Do you remember your first magazine subscription? I remember reading “Ranger Rick” when I was little, and somewhere along the line graduating to “Seventeen.” It seems like social media has taken over the time we spent reading magazines. As a consequence, Gering Library has been paring down our magazine subscriptions, but you can still find some great magazines on our shelves. 

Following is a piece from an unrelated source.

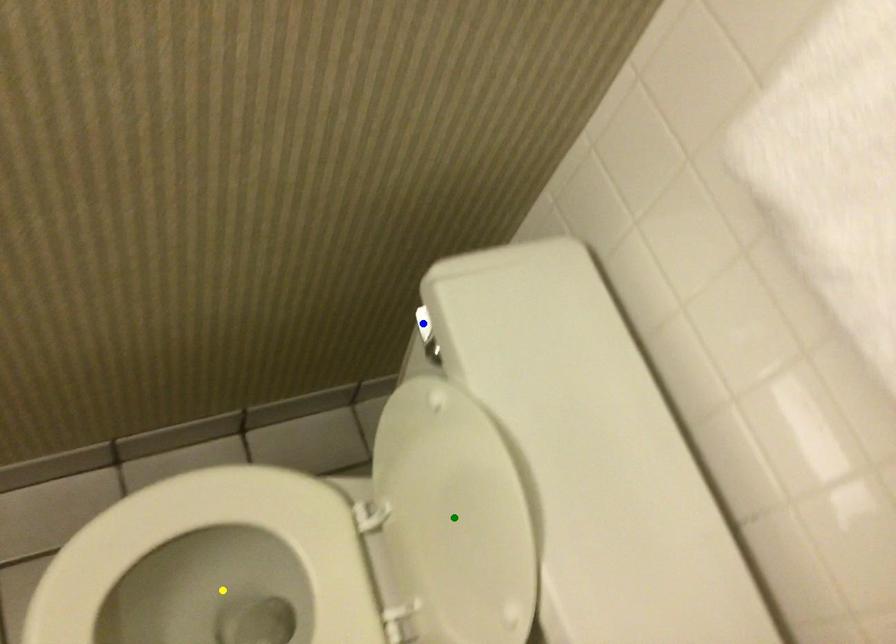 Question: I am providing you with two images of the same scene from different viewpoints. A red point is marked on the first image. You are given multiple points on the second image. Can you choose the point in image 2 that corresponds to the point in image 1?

When we were cleaning and moving things around in the library I came across a stash of old “Nebraska History Magazines” in the basement.  History Nebraska produces this amazing magazine quarterly. Each issue contains three or four in-depth articles as well as a handful of book reviews in the back. If you are a history buff, or are researching something that happened in Nebraska, this is your magazine. The articles include everything from the history of divorce in Nebraska, to suffragists, to baseball. They also emphasize diversity- in the latest few issues they discussed Kosher restaurants, the Genoa Indian School, and Mexican American communities in the state.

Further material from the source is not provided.